Such will be the result of a fair and attentive perusal of the "Origines Liturgicæ;" but a critical examination of the subject will afford abundant occupation for the inquiring theologian. Mr. Palmer commences his Dissertation by restricting the term Liturgy to the sense which it bears in the writings of the ancients, as denoting the service used in the celebration of the eucharist. Thus it is synonymous with the word "missa" in the western church; and it was with this service that all the primitive liturgies were connected. An opinion seems to have commonly prevailed that there was originally some one Apostolic form of Liturgy, to which all the ancient forms, of which there are any notices in the Patristical writings, must eventually be reduced. From the difference, however, which exists in their several forms and substance, such a supposition is scarcely probable. But let us hear Mr. Palmer :

After a careful examination of the primitive liturgies of the Christian Church, it appears to me, that they may all be reduced to four, which have been used in different churches from a period of profound antiquity. The first may be entitled the great Oriental Liturgy, as it seems to have prevailed in all the Christian Churches from the Euphrates to the Hellespont, and from the Hellespont to the southern extremity of Greece. The second was the Alexandrian, which from time immemorial has been the liturgy of Egypt, Abyssinia, and the country extending along the Mediterranean sea towards the west. The third was the Roman, which prevailed throughout the whole of Italy, Sicily, and the civil diocese of Africa. The fourth was the Gallican, which was used throughout Gaul and Spain, and probably in the exarchate of Ephesus until the fourth century. These four great liturgies appear to have been the parents of all the forms now extant, and indeed of all which we can in any manner discover: and their antiquity was so very remote, their use so extensive in those ages when bishops were most independent, that it seems difficult to place their origin at a lower period than the apostolic age. The liberty which every Christian Church plainly had and exercised, in the way of improving its formularies, confirms the antiquity of the four great liturgies; for where this liberty existed, it could have been scarcely any thing else but reverence for the apostolical source from which the original liturgies were

derived, that prevented an infinite variety of formularies, and preserved the substantial uniformity which we find to have prevailed in vast districts of the primitive Church.

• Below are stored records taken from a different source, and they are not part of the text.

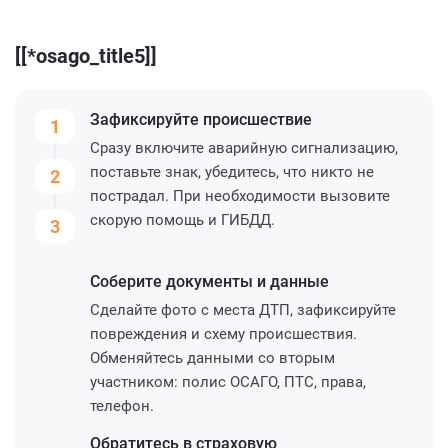
[[*osago_title5]]
Зафиксируйте
происшествие
1
Сразу включите аварийную сигнализацию,
поставьте знак, убедитесь, что никто не
2
пострадал. При необходимости вызовите
скорую помощь и ГИБДД.
3
Соберите
документы и данные
Сделайте фото с места ДТП, зафиксируйте
повреждения и схему происшествия.
Обменяйтесь данными со вторым
участником: полис ОСАГО, ПТС, права,
телефон.
Обратитесь
в страховую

There can be little,if any, doubt that Christian liturgies were not at first committed to writing, but preserved by memory and practice. However, this did not prevent a substantial uniformity from being continually kept up. Each Church might very easily preserve uniformity in its own liturgy; and if all who had originally received the same followed this plan, a general uniformity would be the result. That each Church preserved continually the same liturgy is certain. It is impossible to peruse the notices supplied by the Fathers, without perceiving that the baptized Christians were supposed to be familiar with every part of the service; and continual allusions are made to various particulars as well known, which it would be impossible to explain, except by referring to the liturgies still extant. The order of the parts was always preserved, the same rites and ceremonies continually repeated, the same ideas and language without material variation, transmitted from generation to generation. The people always knew the precise points at which they were to repeat their responses, chant their sacred hymn, or join in the well-known prayer. If, then, each Church preserved uniformity in its own liturgy, a general substantial uniformity would be found after the lapse of some centuries, in the liturgies of those Churches which had originally received the same order. Thus, when we compare the liturgies of the patriarchates or exarchates of Antioch, Cæsarea, and Constantinople, as used in the fourth and fifth centuries, we find a substantial uniformity pervading them all. Those parts which are common to all, are found arranged in the same order in all. The principal rights are identical. They agree in their principal ideas. Every thing, therefore, concurs to prove the original identity of all three.-Vol. I. p. 8-10.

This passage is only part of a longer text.